Am Ende eines persönlich guten - aber auch wahnsinnig anstrengenden - Jahres möchte ich mich bei dir und euch bedanken. Nämlich, dass ihr Leser:innen dieses Newsletters seid.
davaidavai war für mich als Newsletter ein publizistisches Experiment und begleitet mich als Aufgabe neben Job, Familie und Hobbies über mehr als vier Jahre in dieser Form (und noch sehr viel länger als Blog). +120 Ausgaben schreiben macht nur dann Freude, wenn sich jemand am Empfangsende darüber freut oder es nützlich findet, was man da zusammenstellt. Dass du das scheinbar tust, ist meine Motivation. Dafür darf man zum Jahresende auch mal Danke sagen.
Noch ein persönlicher Gedanke zum Jahresausgang:
Ich bin das Jahr nochmal Vater geworden und natürlich fragt man sich, in welcher Welt man in dieser Zeit Kinder groß zieht. Auf dem Weg, den ich mit meiner Tochter jeden Morgen zur Kita nehme, stehen an einem Friedhof auf einem großen Banner immer nur zwei Worte “Finde Frieden.” Ich habe länger drüber nachgedacht, was das bedeuten kann. Anders als das - gut meinende aber leider allzu oft naive - “seid doch mal alle friedlich”, habe ich es für mich übersetzt mit: “Wenn du für dich selbst keinen Frieden findest, findet es die Welt um dich herum auch nicht.” Ich kann mit dieser Friedensdefinition persönlich etwas anfangen - es ist zumindest die Friedensdefinition, die mir am meisten hilft, weil ich sie als Mensch selbst kontrollieren kann.

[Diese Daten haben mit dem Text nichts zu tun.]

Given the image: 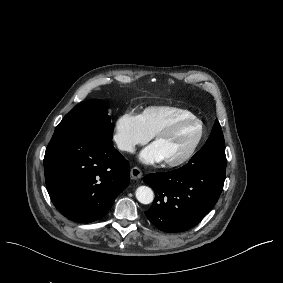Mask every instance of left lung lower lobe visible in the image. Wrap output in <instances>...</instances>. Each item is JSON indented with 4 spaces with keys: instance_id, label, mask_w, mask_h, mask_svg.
<instances>
[{
    "instance_id": "1",
    "label": "left lung lower lobe",
    "mask_w": 283,
    "mask_h": 283,
    "mask_svg": "<svg viewBox=\"0 0 283 283\" xmlns=\"http://www.w3.org/2000/svg\"><path fill=\"white\" fill-rule=\"evenodd\" d=\"M225 147L204 145L180 169L148 174L144 182L155 192L145 215L157 229L175 233L197 225L214 207L223 190Z\"/></svg>"
}]
</instances>
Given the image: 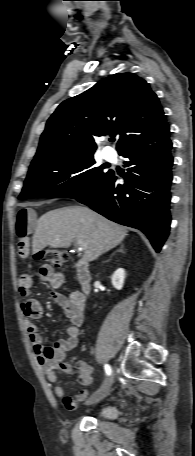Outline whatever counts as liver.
<instances>
[{
    "mask_svg": "<svg viewBox=\"0 0 195 456\" xmlns=\"http://www.w3.org/2000/svg\"><path fill=\"white\" fill-rule=\"evenodd\" d=\"M127 236V229L94 211L81 206L55 209L42 215L32 240V253L47 246L69 248L75 240L86 245L83 259L96 260L116 247Z\"/></svg>",
    "mask_w": 195,
    "mask_h": 456,
    "instance_id": "6515ba94",
    "label": "liver"
}]
</instances>
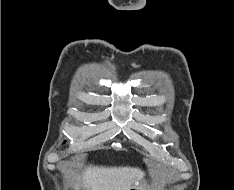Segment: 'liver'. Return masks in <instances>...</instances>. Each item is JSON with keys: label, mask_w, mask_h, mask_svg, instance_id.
<instances>
[{"label": "liver", "mask_w": 234, "mask_h": 190, "mask_svg": "<svg viewBox=\"0 0 234 190\" xmlns=\"http://www.w3.org/2000/svg\"><path fill=\"white\" fill-rule=\"evenodd\" d=\"M143 175L139 168L89 166L77 180L82 179L84 190H129Z\"/></svg>", "instance_id": "1"}]
</instances>
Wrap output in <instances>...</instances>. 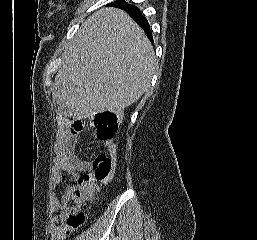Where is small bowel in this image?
Listing matches in <instances>:
<instances>
[{
	"label": "small bowel",
	"instance_id": "obj_1",
	"mask_svg": "<svg viewBox=\"0 0 257 240\" xmlns=\"http://www.w3.org/2000/svg\"><path fill=\"white\" fill-rule=\"evenodd\" d=\"M80 134L71 132L67 127H61L56 144L55 160L53 166V184L55 187L62 182L64 175H70L78 180L81 173H86L91 169V163L84 161L75 155L74 150ZM103 146L108 150L112 157L116 155V145L112 139L103 141ZM72 186L65 188L63 197L71 190ZM60 203L54 199L50 207V222L48 232L51 240H64L72 232V229L64 222L59 215Z\"/></svg>",
	"mask_w": 257,
	"mask_h": 240
}]
</instances>
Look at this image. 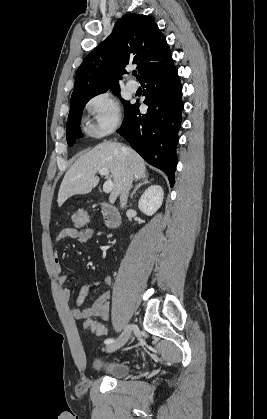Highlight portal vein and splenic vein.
<instances>
[{
	"mask_svg": "<svg viewBox=\"0 0 267 419\" xmlns=\"http://www.w3.org/2000/svg\"><path fill=\"white\" fill-rule=\"evenodd\" d=\"M99 173L102 176L109 177V170H108V168H101L99 170ZM113 186H114L113 181L111 180V178H108L106 180V182L104 183V185H103V191L105 193H110L112 191V189H113Z\"/></svg>",
	"mask_w": 267,
	"mask_h": 419,
	"instance_id": "portal-vein-and-splenic-vein-1",
	"label": "portal vein and splenic vein"
}]
</instances>
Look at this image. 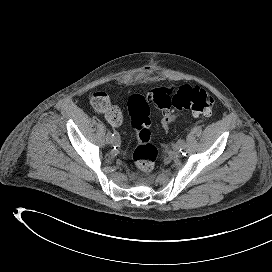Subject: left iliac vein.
<instances>
[{
	"label": "left iliac vein",
	"mask_w": 272,
	"mask_h": 272,
	"mask_svg": "<svg viewBox=\"0 0 272 272\" xmlns=\"http://www.w3.org/2000/svg\"><path fill=\"white\" fill-rule=\"evenodd\" d=\"M171 154H172V155H178V154H180L179 148H178L177 145L174 147V149H173V151L171 152Z\"/></svg>",
	"instance_id": "left-iliac-vein-1"
}]
</instances>
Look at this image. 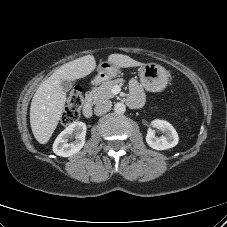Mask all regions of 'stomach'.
Instances as JSON below:
<instances>
[{
  "mask_svg": "<svg viewBox=\"0 0 227 227\" xmlns=\"http://www.w3.org/2000/svg\"><path fill=\"white\" fill-rule=\"evenodd\" d=\"M119 73V68L110 62H101L98 67L96 82L105 81L115 77ZM140 81L142 86L151 92L163 91L168 83V75L165 69L157 64H145L140 68Z\"/></svg>",
  "mask_w": 227,
  "mask_h": 227,
  "instance_id": "0dacf381",
  "label": "stomach"
}]
</instances>
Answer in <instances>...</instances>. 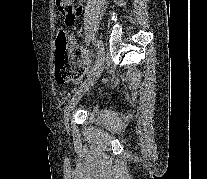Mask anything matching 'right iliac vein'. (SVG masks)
Returning <instances> with one entry per match:
<instances>
[{"instance_id":"obj_1","label":"right iliac vein","mask_w":207,"mask_h":179,"mask_svg":"<svg viewBox=\"0 0 207 179\" xmlns=\"http://www.w3.org/2000/svg\"><path fill=\"white\" fill-rule=\"evenodd\" d=\"M101 44V42H100ZM104 48L101 45L99 49V60L96 65V69L93 70L91 75L88 77V80L85 84H83L80 89L75 93V95L71 98L68 105L64 111V123L67 125L69 122L70 114L73 111L74 107L77 105L81 97L96 83V81L101 76L104 67Z\"/></svg>"}]
</instances>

Sie hat mit mir zu tun.
Gut bebildert und vertont hat diesen Gedanken der große Sir Paul McCartney 1983 mit “Pipes of Peace”, das auch als Musikvideo in sich fantastisch ist. 👇 In dem Video spielt McCartney den tatsächlich authentischen Weihnachtsfrieden von 1914 nach. Vier Monate nach Ausbruch des Ersten Weltkriegs kam es dabei am Weihnachtstag zu spontanen Verbrüderungen zwischen Engländern und Deutschen. Statt sich gegenseitig umzubringen, trafen sie sich im Niemandsland der Front, rauchten, tranken und spielten Fußball, bis der deutsche Generalstab die Versammlung irgendwann auflöste. McCartney spielt in Pipes of Peace den Weihnachtsfrieden in einem deutsch-englischen Dialog durch. Rührend und auf vielen Ebenen wahr. Und, 1983, in einer Zeit komponiert, die ebenfalls dystopisch und sehr unsicher wirkte.

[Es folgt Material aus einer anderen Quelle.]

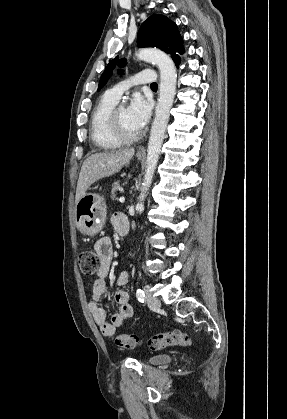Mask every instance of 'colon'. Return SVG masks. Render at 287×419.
<instances>
[{
  "mask_svg": "<svg viewBox=\"0 0 287 419\" xmlns=\"http://www.w3.org/2000/svg\"><path fill=\"white\" fill-rule=\"evenodd\" d=\"M101 265L99 255L92 250H85L80 253L79 266L81 272L86 276H92L98 272ZM110 339L115 345L132 349L137 347L141 341L137 335L134 334H120L110 336ZM190 344V338L187 334L180 330H173L165 333H160L152 336L148 341V347L151 350H160L169 346H187Z\"/></svg>",
  "mask_w": 287,
  "mask_h": 419,
  "instance_id": "obj_1",
  "label": "colon"
}]
</instances>
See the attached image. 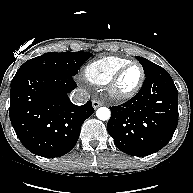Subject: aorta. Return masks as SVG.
<instances>
[{"label": "aorta", "mask_w": 193, "mask_h": 193, "mask_svg": "<svg viewBox=\"0 0 193 193\" xmlns=\"http://www.w3.org/2000/svg\"><path fill=\"white\" fill-rule=\"evenodd\" d=\"M111 112L107 107H100L96 111V116L98 119L106 121L110 118Z\"/></svg>", "instance_id": "aorta-1"}]
</instances>
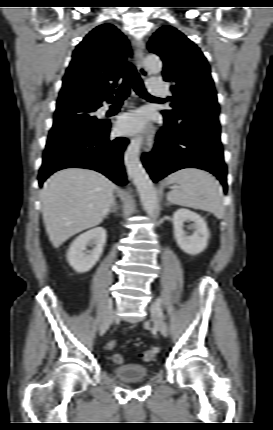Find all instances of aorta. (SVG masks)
Segmentation results:
<instances>
[{
  "mask_svg": "<svg viewBox=\"0 0 273 430\" xmlns=\"http://www.w3.org/2000/svg\"><path fill=\"white\" fill-rule=\"evenodd\" d=\"M144 63L151 74H158L162 70V62L157 55H148ZM141 143V137L132 139L126 149L124 160L127 173L137 187L144 210L151 216L158 206V198L156 189L139 160Z\"/></svg>",
  "mask_w": 273,
  "mask_h": 430,
  "instance_id": "762f6f07",
  "label": "aorta"
}]
</instances>
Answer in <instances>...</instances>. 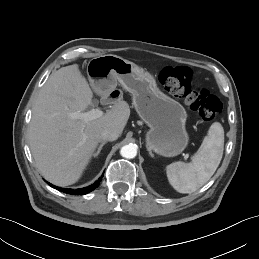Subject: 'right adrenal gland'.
<instances>
[{
  "instance_id": "right-adrenal-gland-1",
  "label": "right adrenal gland",
  "mask_w": 259,
  "mask_h": 259,
  "mask_svg": "<svg viewBox=\"0 0 259 259\" xmlns=\"http://www.w3.org/2000/svg\"><path fill=\"white\" fill-rule=\"evenodd\" d=\"M105 144H106L105 141L101 142V144L99 145V147H98V149H97V152L93 155L94 157H97V156L100 154V152H101V150H102V148H103V146H104Z\"/></svg>"
}]
</instances>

Auch wenn ich Pipes of Peace als politisches Statement nicht allzu sehr verklären will, und auch wenn die Konflikte unserer Zeit nicht mit “Jetzt macht doch mal Frieden” zu lösen sind, steckt in dem Song eine tiefere Wahrheit, an die ich dieses Jahr als Vater besonders denke. Und zwar dann, wenn McCartney über unser aller Job singt, den wir als Vorbilder und Eltern tatsächlich in einer unsicheren Zeit kontrollieren können. Der nächsten Generation menschlich ein Vorbild sein, dass sie es vielleicht ein Stück besser macht:
“Help them to learn
Songs of joy instead of "burn, baby, burn"
Let us show them how to play
The pipes of peace
Play the pipes of peace.”
In diesem Sinne. Wir sehen uns 2024 wieder mit der 122. Ausgabe von davaidavai.
Bis dahin frohe Weihnachten, einen guten Rutsch. Und ein fantastisches neues Jahr 2024, in dem wir hoffentlich alle unserem Frieden etwas näher kommen.
Gerald Hensel
P.S. Spooky Fun Fact. Es gibt ein Bild vom Weihnachtsfrieden 1914, auf dem ein Soldat erscheint, der Paul McCartney wie aus dem Gesicht geschnitten zu sein scheint. Man achte auf den deutschen Soldaten mittig links hinter diesem Link.
Lieber Gerald, ich bin relativ neue Followerin und möchte mich an dieser Stelle einfach mal bedanken. Für einen der wirklich rar gesäten Newsletter mit m. E. hohem Mehrwert und ebenso hohem Spaßfaktor beim Lesen. Lieben Dank dafür!
Freue mich auf ein weiteres Fischbrötchen in 2024!